JABARONLINE.COM - Di era digital saat ini, sebuah potongan video pendek dari lingkungan sekolah sering kali memicu reaksi keras publik tanpa memahami konteks yang sebenarnya terjadi. Fenomena ini menjadi perhatian serius bagi para pendidik yang melihat adanya ketimpangan antara apa yang tampak di layar dengan realitas proses pendidikan sehari-hari.
Dra. Sitti Dahlia Azis, seorang Guru Pendidikan Pancasila di SMAN 3 Pinrang, menyoroti betapa krusialnya sikap hati-hati dalam menyikapi informasi yang beredar di ruang publik. Dilansir dari tulisan opininya, beliau menekankan bahwa setiap kejadian di sekolah merupakan hasil dari rangkaian interaksi yang panjang.
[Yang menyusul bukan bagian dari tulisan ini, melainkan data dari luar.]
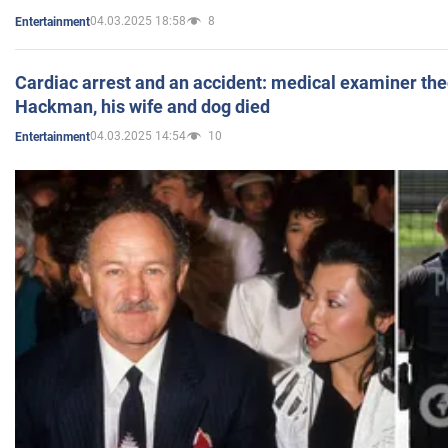
04.03.2025 18:58
8
Entertainment
Cardiac arrest and an accident: medical examiner th
Hackman, his wife and dog died
04.03.2025 14:54
10
Entertainment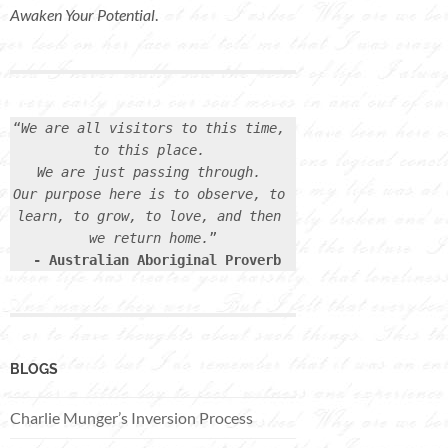
Awaken Your Potential
.
“
We are all visitors to this time, 
to this place. 
We are just passing through. 
Our purpose here is to observe, to 
learn, to grow, to love, and then 
we return home.
”

- Australian Aboriginal Proverb
BLOGS
Charlie Munger’s Inversion Process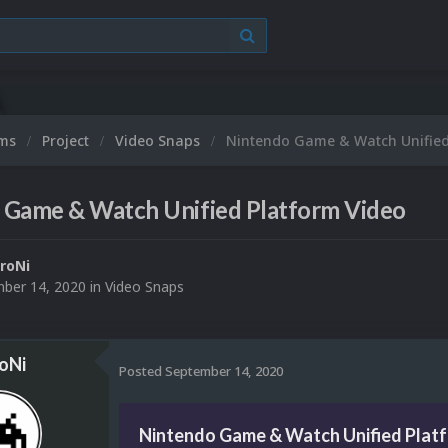
ums
Project
Video Snaps
Nintendo Game & Watch Unified
 Game & Watch Unified Platform Video
roNi
ber 14, 2020
in
Video Snaps
oNi
Posted
September 14, 2020
Nintendo Game & Watch Unified Plat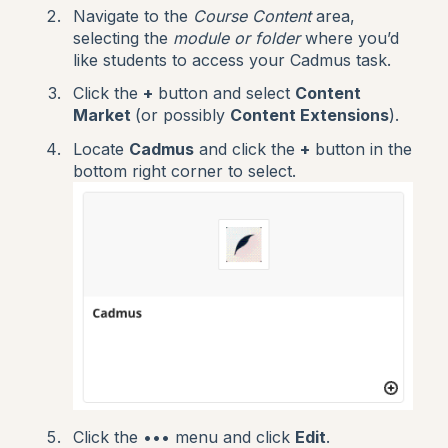
Navigate to the
Course Content
area,
selecting the
module or
folder
where you’d
like students to access your Cadmus task.
Click the
+
button and select
Content
Market
(or possibly
Content Extensions
).
Locate
Cadmus
and click the
+
button in the
bottom right corner to select.
Click the ••• menu and click
Edit
.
"Dalam setiap peristiwa yang muncul di ruang publik, kita sering dihadapkan pada potongan informasi yang tampak jelas namun belum tentu utuh makna dan prosesnya, sehingga kehati-hatian sangat diperlukan agar tidak tergesa-gesa menarik kesimpulan," ujar Dra. Sitti Dahlia Azis.
Sebuah kejadian di sekolah tidaklah lahir dari ruang kosong, melainkan tumbuh dari budaya kelas dan komunikasi yang telah dibangun antara guru dan siswa dalam waktu yang lama. Apa yang terekam dalam satu momen singkat hanyalah fragmen kecil dari dinamika sekolah yang jauh lebih luas.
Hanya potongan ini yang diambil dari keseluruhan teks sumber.